Capa do livro “A Jangada de Pedra” (ed. Porto Editora, de José Saramago

Ao contrário de Ricardo Reis, não podemos afirmar que as personagens de “A Jangada de Pedra” sejam espectadoras do espetáculo do mundo. Em 1986, contrariando o que estaria a acontecer na altura com a entrada de Portugal e Espanha na CEE (Comunidade Económica Europeia), observamos uma Península Ibérica que, sem razão aparente, desprende-se do resto da Europa e anda à deriva, ameaçando por segundos chocar contra o Arquipélago dos Açores. Com esta premissa seguimos seis personagens que, questionando quanto baste o que está a acontecer, sentem ser as responsáveis pela rutura do continente: Joana Carda risca o chão com uma vara de negrilho; Joaquim Sassa lança, sem ter a força necessária, uma pedra ao mar; José Anaiço é seguido por um bando de estorninhos; Pedro Orce, sismógrafo vivo, é o mais eficaz dos sismógrafos, conseguindo detetar sozinho a terra a tremer; Maria Guavaira  tenta desembaraçar um novelo azul que não tem fim; e Constante, o cão Saramaguiano, é o guia desta viagem, parecendo sempre saber para onde têm de seguir.

Tal como observamos noutras obras de José Saramago, em “A Jangada de Pedra” continuamos a aceder ao universo do realismo mágico, onde a realidade de cada ação não é relevante, por mais mirabolante que seja. Para Joana, Joaquim, José, Pedro, Maria e talvez Constante (embora não consigamos aceder aos seus pensamentos), todas estas habilidades individuais são aleatórias, sendo apenas impulsionadoras, acaso do destino, e juntam em viagem este grupo de iniciais estranhos. Este marco ocasional é uma jornada da busca das personagens pela sua identidade, da mesma maneira que a Península Ibérica, insatisfeita com o que é, e andando à deriva durante todo o romance, em ritmos e direções diferentes, parece andar à procura do seu lugar no mundo.

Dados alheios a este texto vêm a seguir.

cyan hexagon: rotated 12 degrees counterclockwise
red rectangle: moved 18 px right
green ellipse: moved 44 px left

É com a reação, por vezes apatetada e surreal, dos países à fuga da Península Ibérica, que sentimos que “A Jangada de Pedra” é atual: como é que um grupo político se comporta perante um acontecimento único de grande magnitude, impossível de prever?

Ao contrário do que acontece no final de “O Ano da Morte de Ricardo Reis”, a terra espera, pois a Península Ibérica não tem um desfecho definitivo, apenas esperançoso, com uma vara de negrilho talvez culpada por tudo, e que “talvez floresça no ano que vem”. Quanto às personagens, a busca pela identidade nunca tem um desfecho e, sem termos essa certeza, podemos quase afirmar que a viagem continua, as dúvidas persistem, mesmo após o livro terminar.        

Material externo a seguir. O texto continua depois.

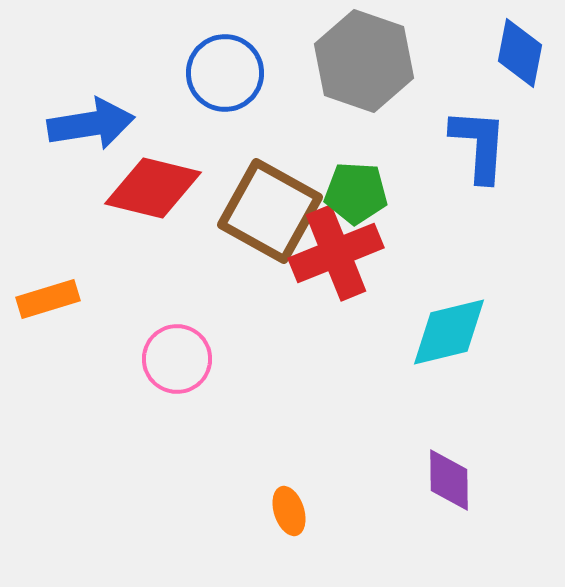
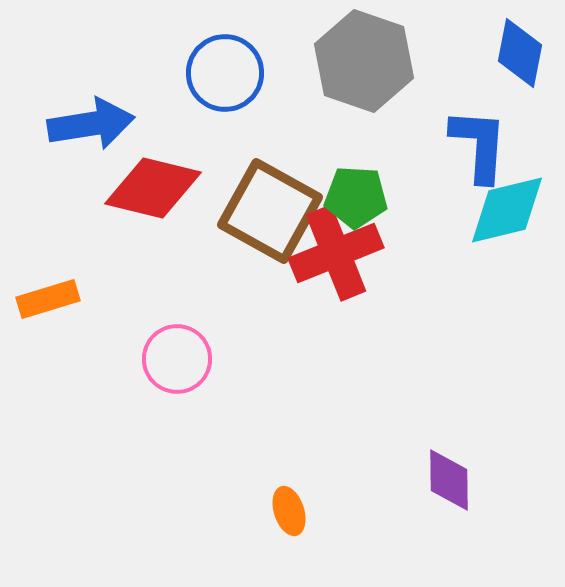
green pentagon: moved 4 px down
cyan diamond: moved 58 px right, 122 px up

“(…) o que eu gostaria de saber é o que se move dentro de nós e para onde vai (…)”, pergunta Pedro Orce, questionando-se sobre a rutura na harmonia das coisas, onde, através do acaso que é a terra, tudo se dirige para um ponto do universo. Mas há quem recuse essa viagem, pois, alguns dos Homens, senão todos, querem ser ilhas.